A6 Project Option C: Parsing with Probabilistic Context-Free Grammars
CSE 473: Introduction to Artificial Intelligence
The University of Washington, Seattle, Spring 2023

Overview

This project option engages you in exploring the use of grammar in natural language analysis, both without and with probability involved.

1. Reading about CFGs, Parsing, and PCFGs

To become familiar with context-free grammars (CFGs) and the CKY algorithm for finding all legal parses of a sentence, read pp1-17 in Chapter 17 of Jurafsky and Martin 3rd ed. Then read up on the modifications to the CKY algorithm that allow computing a most probable parse, using PCFGs. This is in "Chapter C" of the same book. Concentrate on pp.1-11 in this chapter.

2. Implement the CKY Algorithm

Create a Python implementation of the CKY algorithm that correctly finds all possible parses of an ambiguous sentence or phrase generated by a CFG. You are allowed to use ChatGPT to help you in this, but you must analyze the code and fix any errors. You are responsible for completely understanding any code you turn in. If you do use ChatGPT, explain in your report how you used it and what you got back from it.

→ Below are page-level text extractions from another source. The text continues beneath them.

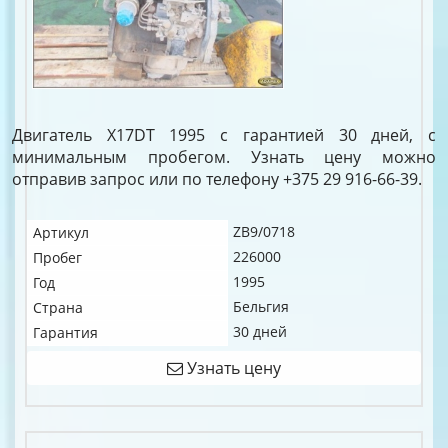
Двигатель X17DT 1995 с гарантией 30 дней, с
минимальным пробегом. Узнать цену можно
отправив запрос или по телефону +375 29 916-66-39.
ZB9/0718
Артикул
226000
Пробег
1995
Год
Бельгия
Страна
30 дней
Гарантия
Узнать цену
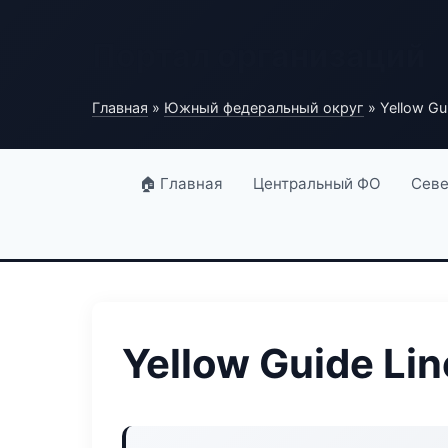
Портал организаций
Главная
»
Южный федеральный округ
» Yellow Gu
🏠 Главная
Центральный ФО
Севе
Yellow Guide Lin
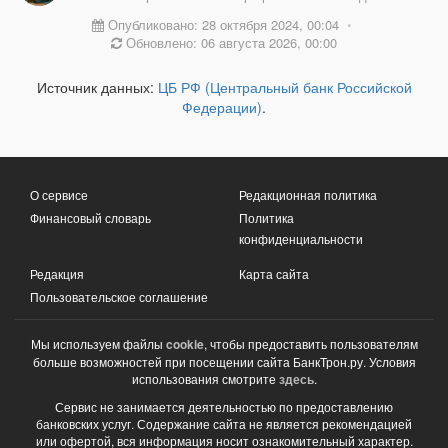
Опубликовано: 28 октября 2024, 00:04
•
Обновлено: 06 августа 2026, 00:00
Источник данных:
ЦБ РФ (Центральный банк Российской
Федерации)
.
О сервисе
Редакционная политика
Финансовый словарь
Политика
конфиденциальности
Редакция
Карта сайта
Пользовательское соглашение
Мы используем файлы
cookie
, чтобы предоставить пользователям
больше возможностей при посещении сайта БанкТрон.ру. Условия
использования смотрите
здесь
.
Сервис не занимается деятельностью по предоставлению
банковских услуг. Содержание сайта не является рекомендацией
или офертой, вся информация носит ознакомительный характер.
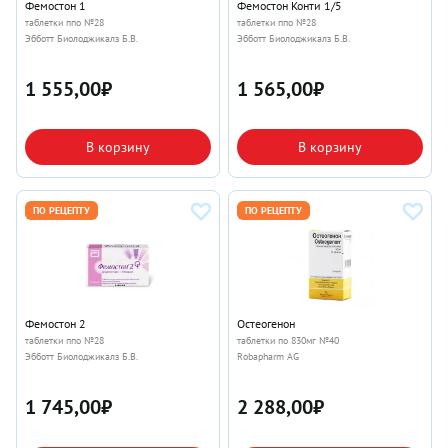
Фемостон 1
Фемостон Конти 1/5
таблетки ппо №28
таблетки ппо №28
Эбботт Биолоджикалз Б.В.
Эбботт Биолоджикалз Б.В.
1 555,00
₽
1 565,00
₽
В корзину
В корзину
ПО РЕЦЕПТУ
ПО РЕЦЕПТУ
Фемостон 2
Остеогенон
таблетки ппо №28
таблетки по 830мг №40
Эбботт Биолоджикалз Б.В.
Robapharm AG
1 745,00
₽
2 288,00
₽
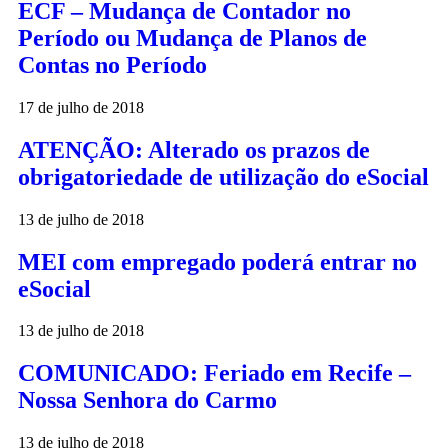
ECF – Mudança de Contador no
Período ou Mudança de Planos de
Contas no Período
17 de julho de 2018
ATENÇÃO: Alterado os prazos de
obrigatoriedade de utilização do eSocial
13 de julho de 2018
MEI com empregado poderá entrar no
eSocial
13 de julho de 2018
COMUNICADO: Feriado em Recife –
Nossa Senhora do Carmo
13 de julho de 2018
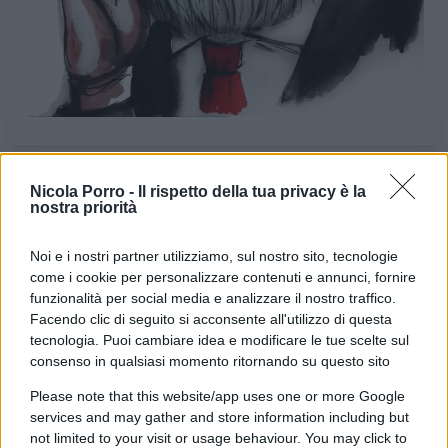
Nicola Porro -
Il rispetto della tua privacy è la
nostra priorità
VIGNETTA DEL
VIGNETTA DEL
24/03/2024
28/03/2024
Noi e i nostri partner utilizziamo, sul nostro sito, tecnologie
come i cookie per personalizzare contenuti e annunci, fornire
Le vignette satiriche di
Beppe Fantin
, illustratore
funzionalità per social media e analizzare il nostro traffico.
trevigiano, nascono dalla passione dell'autore per
Facendo clic di seguito si acconsente all'utilizzo di questa
dare voce a situazioni, non solo politiche, attraverso i
tecnologia. Puoi cambiare idea e modificare le tue scelte sul
consenso in qualsiasi momento ritornando su questo sito
disegni utilizzando da sempre la tecnica riconoscibile
dell'acquerello. Orgogliosamente un liberale di
Please note that this website/app uses one or more Google
services and may gather and store information including but
centrodestra, il vignettista non fatica a trovare le sue
not limited to your visit or usage behaviour. You may click to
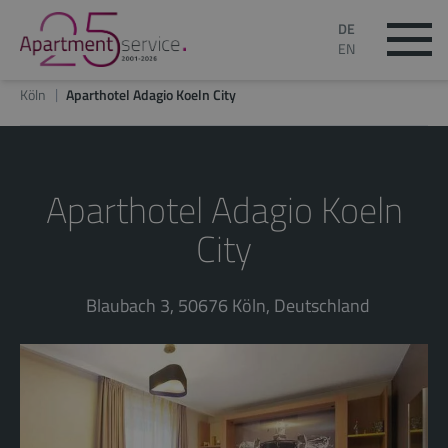
DE
EN
Köln
Aparthotel Adagio Koeln City
Aparthotel Adagio Koeln
City
Blaubach 3, 50676 Köln, Deutschland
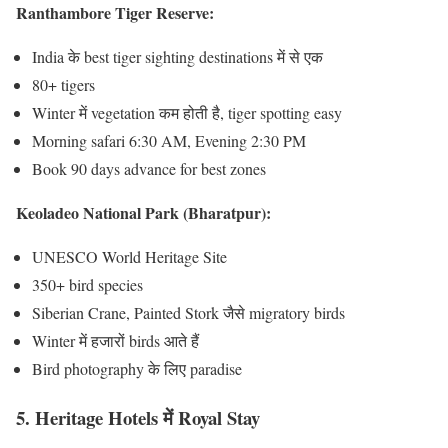
Ranthambore Tiger Reserve:
India के best tiger sighting destinations में से एक
80+ tigers
Winter में vegetation कम होती है, tiger spotting easy
Morning safari 6:30 AM, Evening 2:30 PM
Book 90 days advance for best zones
Keoladeo National Park (Bharatpur):
UNESCO World Heritage Site
350+ bird species
Siberian Crane, Painted Stork जैसे migratory birds
Winter में हजारों birds आते हैं
Bird photography के लिए paradise
5. Heritage Hotels में Royal Stay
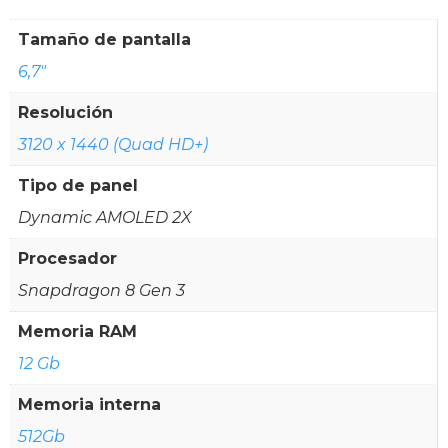
Tamaño de pantalla
6,7"
Resolución
3120 x 1440 (Quad HD+)
Tipo de panel
Dynamic AMOLED 2X
Procesador
Snapdragon 8 Gen 3
Memoria RAM
12 Gb
Memoria interna
512Gb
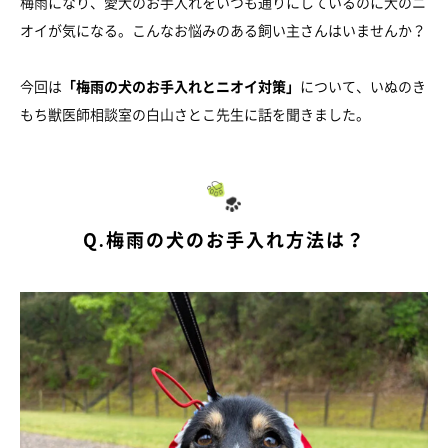
梅雨になり、愛犬のお手入れをいつも通りにしているのに犬のニ
オイが気になる。こんなお悩みのある飼い主さんはいませんか？
今回は
「梅雨の犬のお手入れとニオイ対策」
について、いぬのき
もち獣医師相談室の白山さとこ先生に話を聞きました。
Q.梅雨の犬のお手入れ方法は？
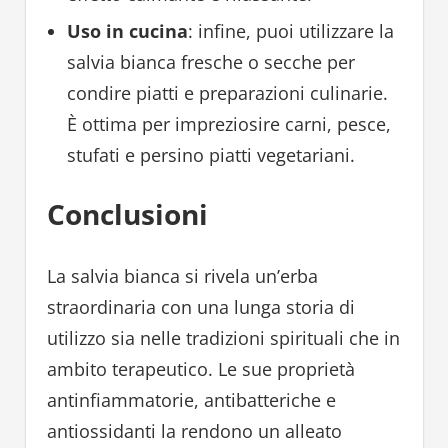
Uso in cucina
: infine, puoi utilizzare la
salvia bianca fresche o secche per
condire piatti e preparazioni culinarie.
È ottima per impreziosire carni, pesce,
stufati e persino piatti vegetariani.
Conclusioni
La salvia bianca si rivela un’erba
straordinaria con una lunga storia di
utilizzo sia nelle tradizioni spirituali che in
ambito terapeutico. Le sue proprietà
antinfiammatorie, antibatteriche e
antiossidanti la rendono un alleato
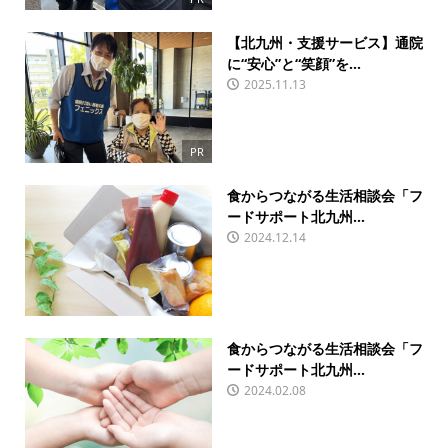
【北九州・支援サービス】通院
に“安心”と“笑顔”を...
2025.11.13
PR
食からつながる生活相談会「フ
ードサポート北九州...
2024.12.14
食からつながる生活相談会「フ
ードサポート北九州...
2024.02.08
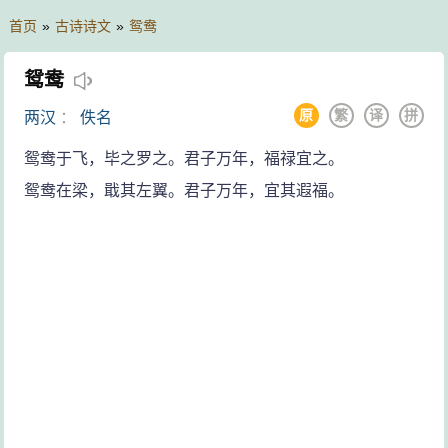
首页
»
古诗诗文
»
鸳鸯
鸳鸯
原
繁
译
拼
两汉
：
佚名
鸳鸯于飞，毕之罗之。君子万年，福禄宜之。
鸳鸯在梁，戢其左翼。君子万年，宜其遐福。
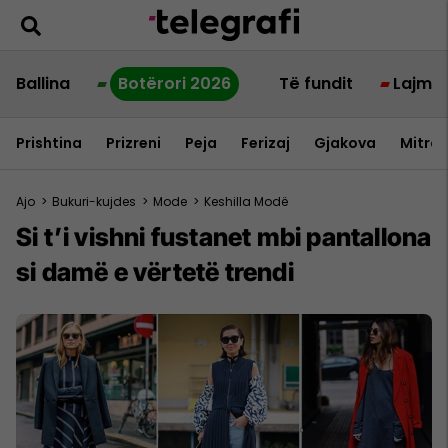
Ballina
Botërori 2026
Të fundit
Lajme
Prishtina
Prizreni
Peja
Ferizaj
Gjakova
Mitrov
Ajo
>
Bukuri-kujdes
>
Mode
>
Keshilla Modë
Si t’i vishni fustanet mbi pantallona
si damë e vërtetë trendi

3. Implement Ney's Variant of the CKY Algorithm for Parsing with PCFGs

Create a Python implementation of the variation of the CKY algorithm that correctly finds a most probable parse for a phrase or sentence in the language generated by an ambiguous Probabilistic Context-Free Grammar. Once again, you are allowed to use ChatGPT to help you in this, but you must analyze the code and fix any errors. Once again, you are responsible for completely understanding any code you turn in, and if you use ChatGPT, you agree to include in your report a discussion of how you used it and what it gave you.

4. Demonstrate the CKY Algorithm

Find an existing example CFG in Chomsky Normal Form and use it to parse an ambiguous sentence of your choice. (Choose a sentence in the language generated by the CFG, such that the sentence has at least two possible parses and maybe more.)

Have your code print out the table of parsed constituents in a style similar to that used in Jurafsky and Martin to show the example.

5. Demonstrate the Probabilistic CFG Variant of the CKY Algorithm

Eiher find an existing example PCFG in Chomsky Normal Form or construct one following the hints in Jurafsky and Martin Chapter C. Then use it to parse an ambiguous sentence of your choice. (Again, choose a sentence in the language generated by the PCFG, such that the sentence has at least two possible parses and maybe more.)

As before, have your code print out the table of parsed constituents (and associated probabilities) in a style similar to that used in Jurafsky and Martin to show the example.

6. Option C-specific Reporting

In your report, include screen shots of the constituent tables for your demonstration parses. Also, draw and include images of parse trees for (a) at least 2 alternative parses found by the CKY algorithm for your demo example, and (b) the most probable parse for your PCFG demo example, with the probabilities of its constituents written next to the corresponding tree nodes.